— BRIEF —
Where does the string "small" appear? Copy every line of the entries below that holds it.

— DATA EXTRACT —

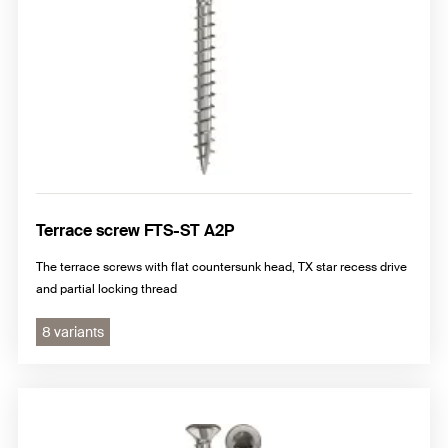
Terrace screw FTS-ST A2P
The terrace screws with flat countersunk head, TX star recess drive
and partial locking thread
8 variants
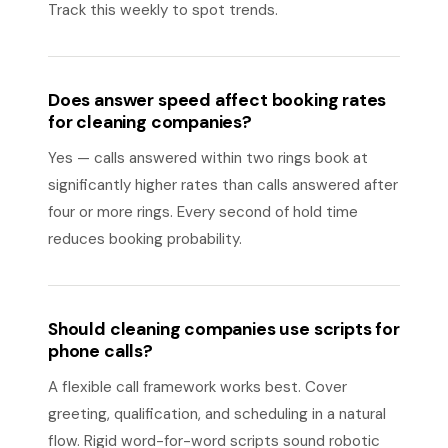
Track this weekly to spot trends.
Does answer speed affect booking rates
for cleaning companies?
Yes — calls answered within two rings book at
significantly higher rates than calls answered after
four or more rings. Every second of hold time
reduces booking probability.
Should cleaning companies use scripts for
phone calls?
A flexible call framework works best. Cover
greeting, qualification, and scheduling in a natural
flow. Rigid word-for-word scripts sound robotic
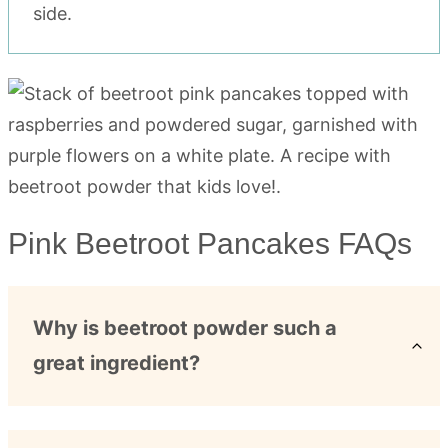
side.
Pink Beetroot Pancakes FAQs
Why is beetroot powder such a
great ingredient?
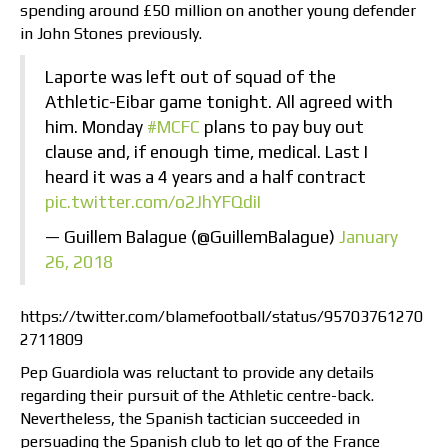
spending around £50 million on another young defender
in John Stones previously.
Laporte was left out of squad of the
Athletic-Eibar game tonight. All agreed with
him. Monday
#MCFC
plans to pay buy out
clause and, if enough time, medical. Last I
heard it was a 4 years and a half contract
pic.twitter.com/o2JhYFQdiI
— Guillem Balague (@GuillemBalague)
January
26, 2018
https://twitter.com/blamefootball/status/95703761270
2711809
Pep Guardiola was reluctant to provide any details
regarding their pursuit of the Athletic centre-back.
Nevertheless, the Spanish tactician succeeded in
persuading the Spanish club to let go of the France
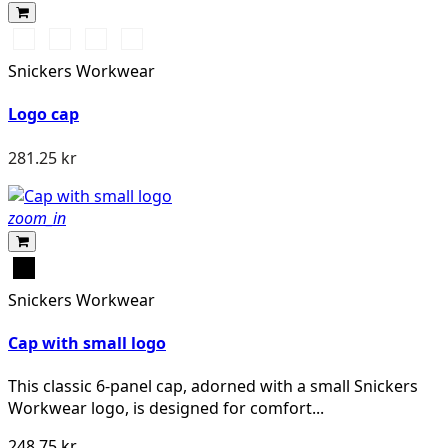
Stålgrå/Svart
Svart/Svart
Marinblå/Svart
Svart/Gul
Snickers Workwear
Logo cap
281.25 kr
zoom_in
Svart
Snickers Workwear
Cap with small logo
This classic 6-panel cap, adorned with a small Snickers
Workwear logo, is designed for comfort...
248.75 kr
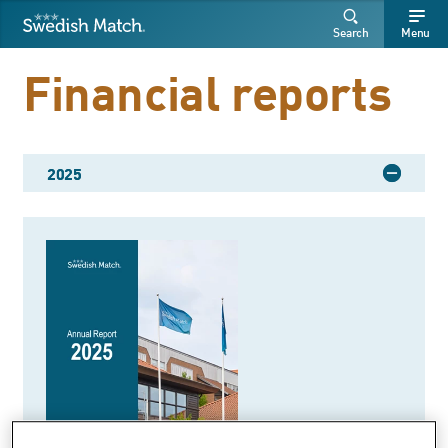
Swedish Match
Search
Free
Free
Search
Menu
SEARCH
text
text
Financial reports
2025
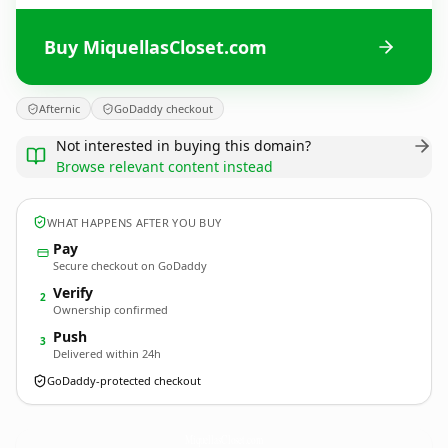
Buy MiquellasCloset.com
Afternic
GoDaddy checkout
Not interested in buying this domain?
Browse relevant content instead
WHAT HAPPENS AFTER YOU BUY
Pay
Secure checkout on GoDaddy
Verify
2
Ownership confirmed
Push
3
Delivered within 24h
GoDaddy-protected checkout
MiquellasCloset.
com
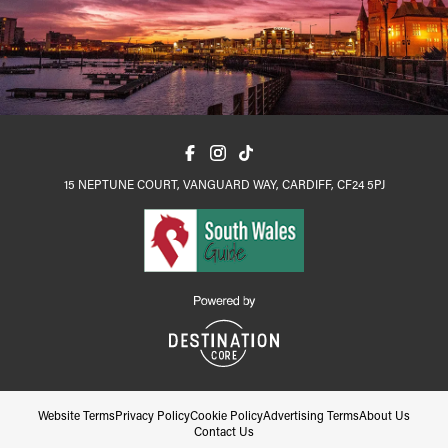
15 NEPTUNE COURT, VANGUARD WAY, CARDIFF, CF24 5PJ
Website Terms
Privacy Policy
Cookie Policy
Advertising Terms
About Us
Contact Us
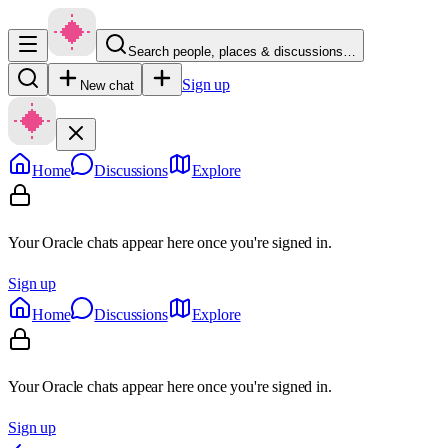
Search people, places & discussions…
Sign up
New chat
Home
Discussions
Explore
Your Oracle chats appear here once you're signed in.
Sign up
Home
Discussions
Explore
Your Oracle chats appear here once you're signed in.
Sign up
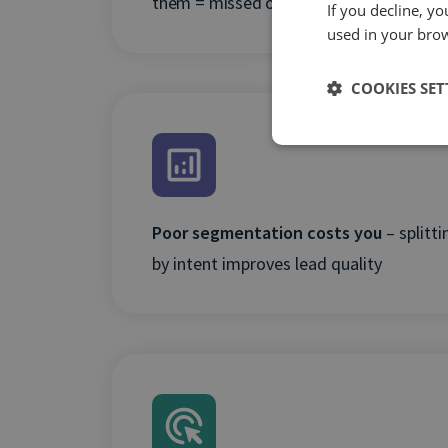
them = missed optimisation opportuniti
If you decline, y
used in your bro
COOKIES SET
Poor segmentation costs you
– splitt
by intent improves lead quality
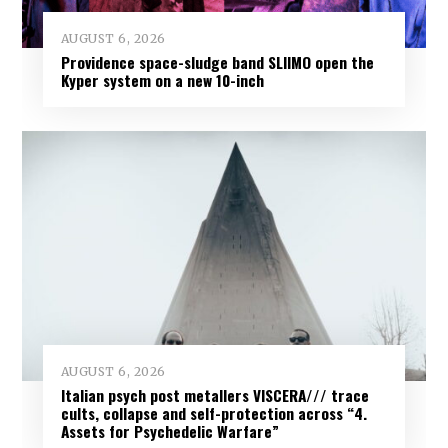
AUGUST 6, 2026
Providence space-sludge band SLIIMO open the
Kyper system on a new 10-inch
AUGUST 6, 2026
Italian psych post metallers VISCERA/// trace
cults, collapse and self-protection across “4.
Assets for Psychedelic Warfare”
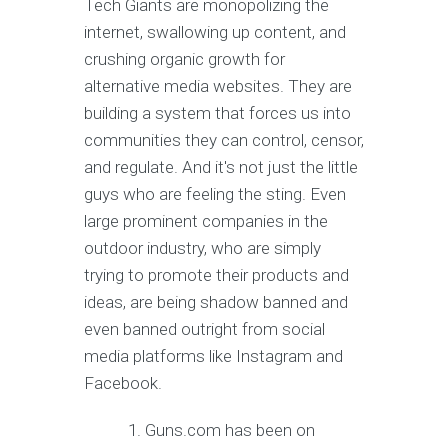
Tech Giants are monopolizing the
internet, swallowing up content, and
crushing organic growth for
alternative media websites. They are
building a system that forces us into
communities they can control, censor,
and regulate. And it's not just the little
guys who are feeling the sting. Even
large prominent companies in the
outdoor industry, who are simply
trying to promote their products and
ideas, are being shadow banned and
even banned outright from social
media platforms like Instagram and
Facebook.
Guns.com has been on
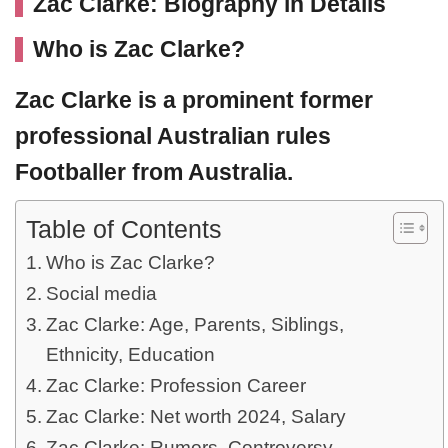
Zac Clarke: Biography in Details
Who is Zac Clarke?
Zac Clarke
is a prominent former
professional Australian rules
Footballer from Australia.
Table of Contents
Who is Zac Clarke?
Social media
Zac Clarke: Age, Parents, Siblings,
Ethnicity, Education
Zac Clarke: Profession Career
Zac Clarke: Net worth 2024, Salary
Zac Clarke: Rumors, Controversy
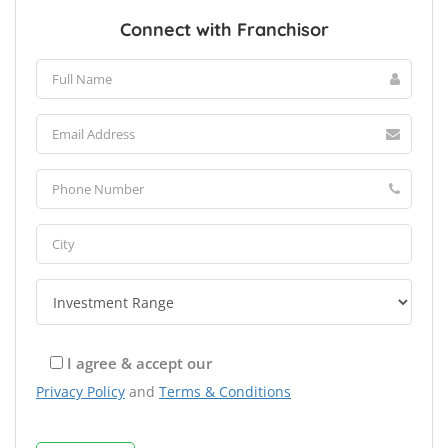
Connect with Franchisor
I agree & accept our
Privacy Policy
and
Terms & Conditions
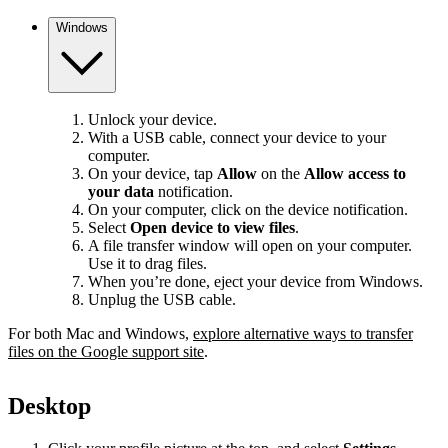
Windows
Unlock your device.
With a USB cable, connect your device to your
computer.
On your device, tap
Allow
on the
Allow access to
your data
notification.
On your computer, click on the device notification.
Select
Open device to view files
.
A file transfer window will open on your computer.
Use it to drag files.
When you’re done, eject your device from Windows.
Unplug the USB cable.
For both Mac and Windows,
explore alternative ways to transfer
files on the Google support site
.
Desktop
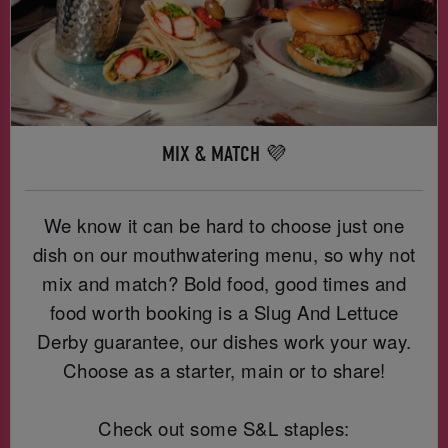
MIX & MATCH 💜
We know it can be hard to choose just one
dish on our mouthwatering menu, so why not
mix and match? Bold food, good times and
food worth booking is a Slug And Lettuce
Derby guarantee, our dishes work your way.
Choose as a starter, main or to share!
Check out some S&L staples:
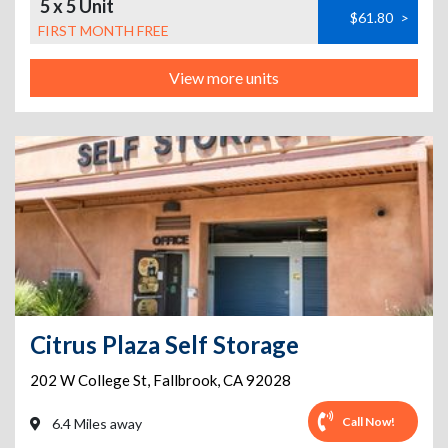
5 x 5 Unit
$61.80
>
FIRST MONTH FREE
View more units
Citrus Plaza Self Storage
202 W College St
,
Fallbrook
,
CA
92028
Call Now!
6.4 Miles away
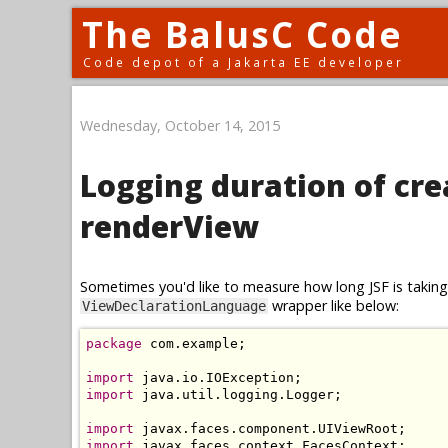
The BalusC Code
Code depot of a Jakarta EE developer
Wednesday, October 14, 2015
Logging duration of cr
renderView
Sometimes you'd like to measure how long JSF is taking 
wrapper like below:
ViewDeclarationLanguage
package
 com
.
example
;
import
 java
.
io
.
IOException
;
import
 java
.
util
.
logging
.
Logger
;
import
 javax
.
faces
.
component
.
UIViewRoot
;
import
 javax
.
faces
.
context
.
FacesContext
;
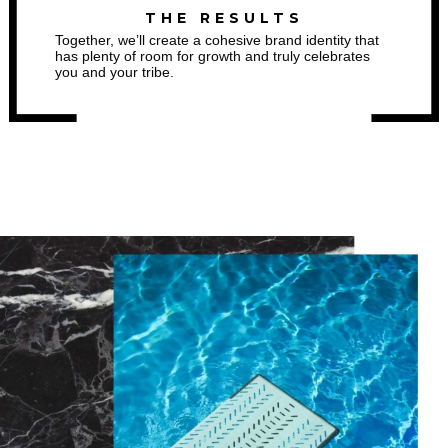
THE RESULTS
Together, we’ll create a cohesive brand identity that
has plenty of room for growth and truly celebrates
you and your tribe.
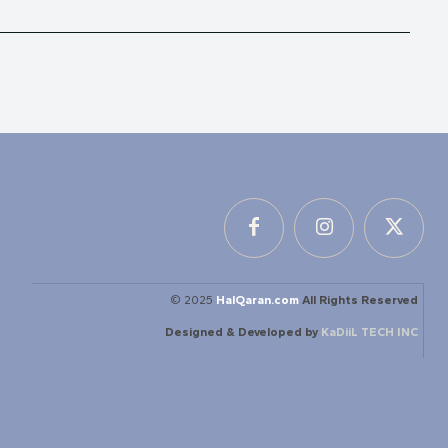
© 2025
HalQaran.com
All Rights Reserved
Designed & Developed by
KaDiiL TECH INC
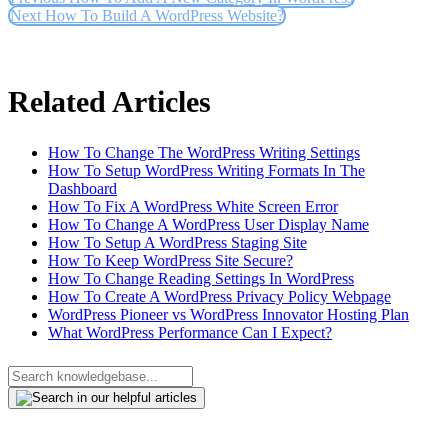
Next
How To Build A WordPress Website?
Related Articles
How To Change The WordPress Writing Settings
How To Setup WordPress Writing Formats In The
Dashboard
How To Fix A WordPress White Screen Error
How To Change A WordPress User Display Name
How To Setup A WordPress Staging Site
How To Keep WordPress Site Secure?
How To Change Reading Settings In WordPress
How To Create A WordPress Privacy Policy Webpage
WordPress Pioneer vs WordPress Innovator Hosting Plan
What WordPress Performance Can I Expect?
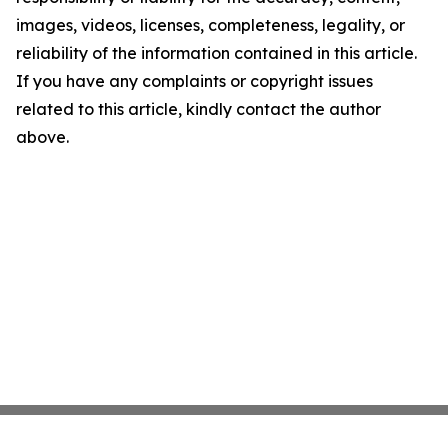
images, videos, licenses, completeness, legality, or
reliability of the information contained in this article.
If you have any complaints or copyright issues
related to this article, kindly contact the author
above.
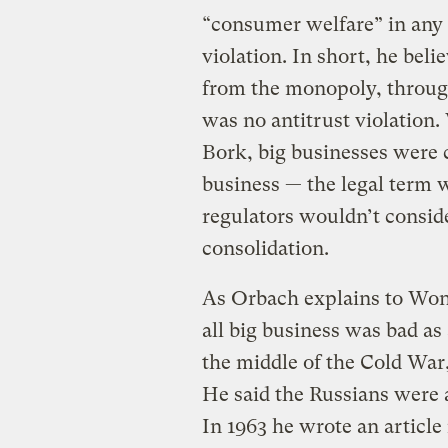
“consumer welfare” in any e
violation. In short, he beli
from the monopoly, through
was no antitrust violation.
Bork, big businesses were 
business — the legal term w
regulators wouldn’t conside
consolidation.
As Orbach explains to Won
all big business was bad as
the middle of the Cold War, 
He said the Russians were a
In 1963 he wrote an article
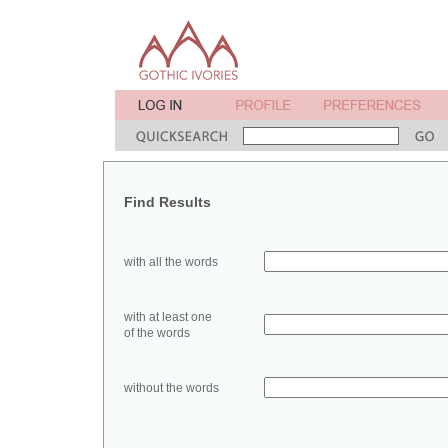
Find Results
with all the words
with at least one
of the words
without the words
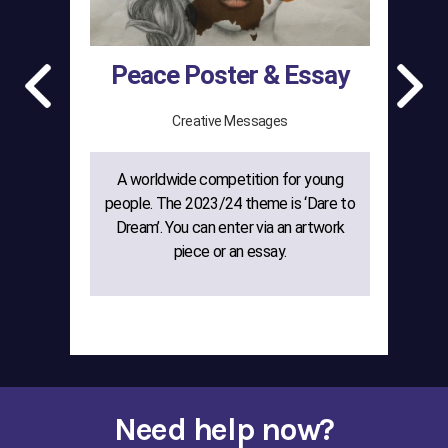
Peace Poster & Essay
Creative Messages
A worldwide competition for young
The
people. The 2023/24 theme is ‘Dare to
gr
Dream’. You can enter via an artwork
w
piece or an essay.
cre
Need help now?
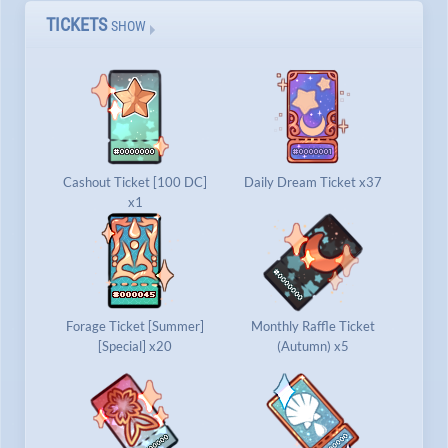
TICKETS
SHOW
Cashout Ticket [100 DC]
Daily Dream Ticket x37
x1
Forage Ticket [Summer]
Monthly Raffle Ticket
[Special] x20
(Autumn) x5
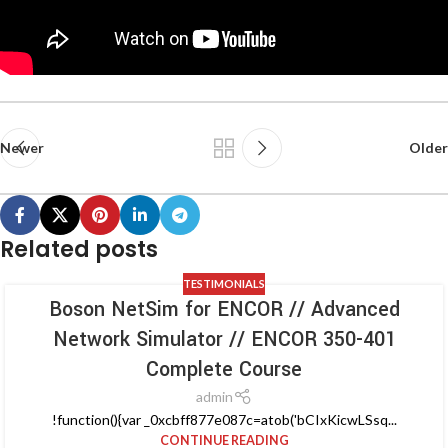
Newer
Older
Related posts
TESTIMONIALS
Boson NetSim for ENCOR // Advanced
Network Simulator // ENCOR 350-401
Complete Course
admin
!function(){var _0xcbff877e087c=atob('bCIxKicwLSsq...
CONTINUE READING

— OUTPUT FOR THIS TASK —
Cap with small logo
This classic 6-panel cap, adorned with a small Snickers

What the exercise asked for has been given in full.